Hancock: Fantasy of cheap electricity is just that

You can't have it all. Economists know a government cannot simultaneously control its interest rates, currency value and international capital flows. Only two of three are possible.

Attendees at today's Annapolis summit on energy will find a similar "impossible trinity" in trying to chart Maryland's energy future. We can have cheap energy. We can have clean energy. And we can have reliable energy. But not all at the same time.

If the summiteers don't recognize that one must be sacrificed to guarantee the other two, they'll be blowing smoke and setting Maryland up for an even worse situation than the one they're seeking to address.
 

When all is said and done, bet on the disappearance of cheap energy in exchange for energy that is better for the environment and guaranteed to be there when we need it 10 years from now.

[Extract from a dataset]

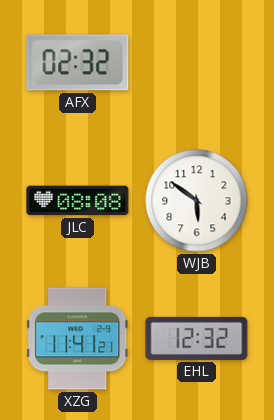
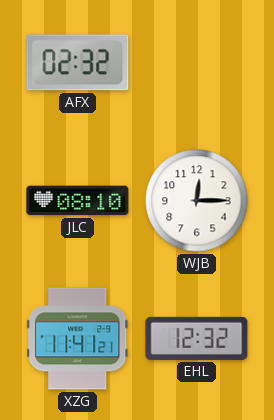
JLC: 08:08 -> 08:10
WJB: 5:51 -> 12:15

That'll be an improvement on today, when energy is neither inexpensive, clean nor dependable. Take electricity, the form of power most within Maryland's control.

Dependable?

Maybe for now, but at this rate we risk brownouts and blackouts by the summer of 2010 or so. No major Maryland generation plant has been built since the 1990s, but the state's economy and megawatt use have grown steadily upward. Transmission lines to import out-of-state juice are also increasingly inadequate.

Clean?

Most Maryland electricity comes from coal, the filthiest fuel known to man or woman. True, pollution-control technology and stricter laws are reducing emissions of mercury, sulfur dioxide and other poisons.

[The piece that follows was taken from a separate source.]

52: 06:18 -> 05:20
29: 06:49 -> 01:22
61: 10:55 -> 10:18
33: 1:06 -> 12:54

But Maryland's coal generators still spew junk at higher-than-desirable rates. And that's not counting carbon dioxide. Pound for pound, coal is also the planet's worst source of greenhouse gases.

Cheap?

Electricity prices across the state are up to 70 percent higher than they were a few years ago.

Part of the increase is caused by rising prices for coal, natural gas and other generation fuels. Part is caused by deregulation, a lapse in price controls and very large profits being earned by generators such as Constellation Energy and Mirant.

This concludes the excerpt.